» **Required work**
Please repeat the lines below, exactly and only, from the one that holds "Datenschutzhinweis." through the one that holds "mal mit dem".

Top of Input records

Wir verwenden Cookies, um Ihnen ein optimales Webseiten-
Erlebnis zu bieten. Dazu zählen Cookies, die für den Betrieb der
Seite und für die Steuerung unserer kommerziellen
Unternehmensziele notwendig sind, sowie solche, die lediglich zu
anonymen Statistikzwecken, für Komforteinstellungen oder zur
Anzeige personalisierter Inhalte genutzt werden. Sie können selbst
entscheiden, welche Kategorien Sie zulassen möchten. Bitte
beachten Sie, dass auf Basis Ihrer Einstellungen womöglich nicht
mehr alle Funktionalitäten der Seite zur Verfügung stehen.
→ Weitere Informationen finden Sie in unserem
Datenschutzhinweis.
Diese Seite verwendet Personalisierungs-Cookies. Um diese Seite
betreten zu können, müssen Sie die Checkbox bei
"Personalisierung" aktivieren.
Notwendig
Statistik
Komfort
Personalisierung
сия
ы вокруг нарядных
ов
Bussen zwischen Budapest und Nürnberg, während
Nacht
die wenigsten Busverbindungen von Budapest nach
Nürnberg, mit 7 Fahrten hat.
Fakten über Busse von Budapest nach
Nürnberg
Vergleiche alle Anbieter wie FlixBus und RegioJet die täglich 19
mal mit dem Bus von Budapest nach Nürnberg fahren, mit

Bottom of Input records
Top of Input records

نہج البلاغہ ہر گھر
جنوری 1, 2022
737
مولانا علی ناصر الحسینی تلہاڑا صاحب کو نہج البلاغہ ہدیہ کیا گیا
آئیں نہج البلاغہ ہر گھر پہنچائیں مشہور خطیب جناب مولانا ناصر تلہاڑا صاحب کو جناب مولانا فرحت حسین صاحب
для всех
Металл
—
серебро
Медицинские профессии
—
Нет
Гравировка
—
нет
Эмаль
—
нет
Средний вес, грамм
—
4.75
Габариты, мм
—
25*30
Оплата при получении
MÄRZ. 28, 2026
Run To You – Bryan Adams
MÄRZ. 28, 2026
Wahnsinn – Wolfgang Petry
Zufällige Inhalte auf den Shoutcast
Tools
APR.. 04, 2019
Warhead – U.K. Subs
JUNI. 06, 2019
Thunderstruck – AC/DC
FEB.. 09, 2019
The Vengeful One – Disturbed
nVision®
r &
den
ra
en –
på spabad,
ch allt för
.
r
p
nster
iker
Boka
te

Bottom of Input records
Top of Input records

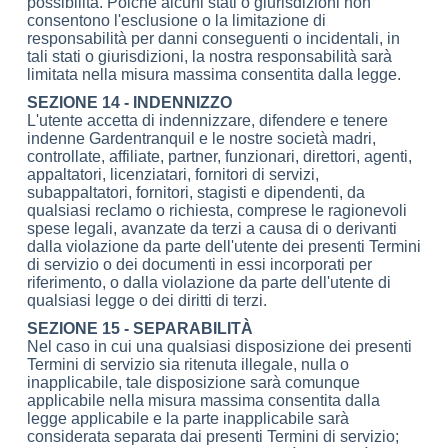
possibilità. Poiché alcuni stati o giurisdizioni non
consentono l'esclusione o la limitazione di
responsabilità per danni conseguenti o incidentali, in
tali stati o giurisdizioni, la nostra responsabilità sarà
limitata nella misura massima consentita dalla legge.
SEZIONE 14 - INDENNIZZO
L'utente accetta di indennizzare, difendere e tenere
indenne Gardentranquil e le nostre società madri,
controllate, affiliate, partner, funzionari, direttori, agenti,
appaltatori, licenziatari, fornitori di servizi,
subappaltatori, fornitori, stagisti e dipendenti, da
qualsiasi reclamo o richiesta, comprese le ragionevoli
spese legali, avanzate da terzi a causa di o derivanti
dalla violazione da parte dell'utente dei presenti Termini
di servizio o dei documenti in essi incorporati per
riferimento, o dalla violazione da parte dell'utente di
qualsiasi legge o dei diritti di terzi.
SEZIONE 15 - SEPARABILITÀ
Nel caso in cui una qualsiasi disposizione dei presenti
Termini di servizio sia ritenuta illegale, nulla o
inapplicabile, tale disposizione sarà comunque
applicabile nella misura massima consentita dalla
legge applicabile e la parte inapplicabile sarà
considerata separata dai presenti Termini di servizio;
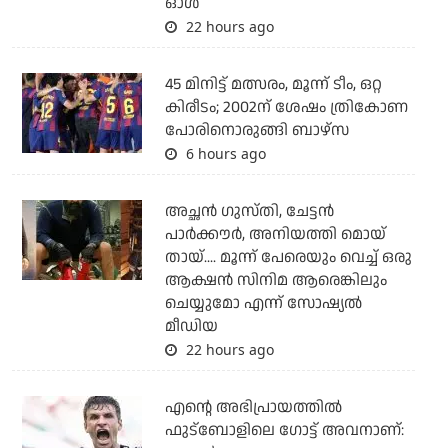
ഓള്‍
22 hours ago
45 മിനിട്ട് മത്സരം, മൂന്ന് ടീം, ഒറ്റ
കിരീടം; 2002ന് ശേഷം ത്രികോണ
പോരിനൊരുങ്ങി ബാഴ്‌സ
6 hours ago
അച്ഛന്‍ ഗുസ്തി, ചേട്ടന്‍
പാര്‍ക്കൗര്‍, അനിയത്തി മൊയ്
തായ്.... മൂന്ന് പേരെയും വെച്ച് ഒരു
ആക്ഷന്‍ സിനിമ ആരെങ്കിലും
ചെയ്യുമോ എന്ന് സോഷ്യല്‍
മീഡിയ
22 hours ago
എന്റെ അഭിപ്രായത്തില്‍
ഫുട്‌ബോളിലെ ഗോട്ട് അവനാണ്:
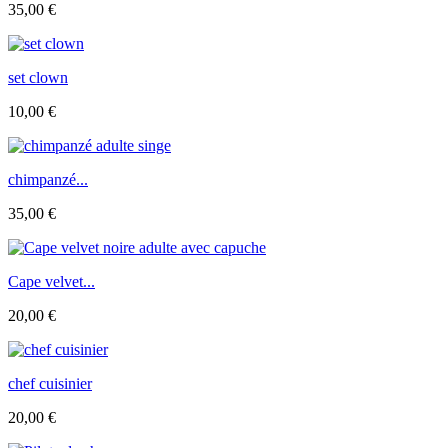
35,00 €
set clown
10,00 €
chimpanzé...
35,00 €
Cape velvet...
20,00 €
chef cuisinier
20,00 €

Bottom of Input records

» **Solved problem**
Datenschutzhinweis.
Diese Seite verwendet Personalisierungs-Cookies. Um diese Seite
betreten zu können, müssen Sie die Checkbox bei
"Personalisierung" aktivieren.
Notwendig
Statistik
Komfort
Personalisierung
сия
ы вокруг нарядных
ов
Bussen zwischen Budapest und Nürnberg, während
Nacht
die wenigsten Busverbindungen von Budapest nach
Nürnberg, mit 7 Fahrten hat.
Fakten über Busse von Budapest nach
Nürnberg
Vergleiche alle Anbieter wie FlixBus und RegioJet die täglich 19
mal mit dem Bus von Budapest nach Nürnberg fahren, mit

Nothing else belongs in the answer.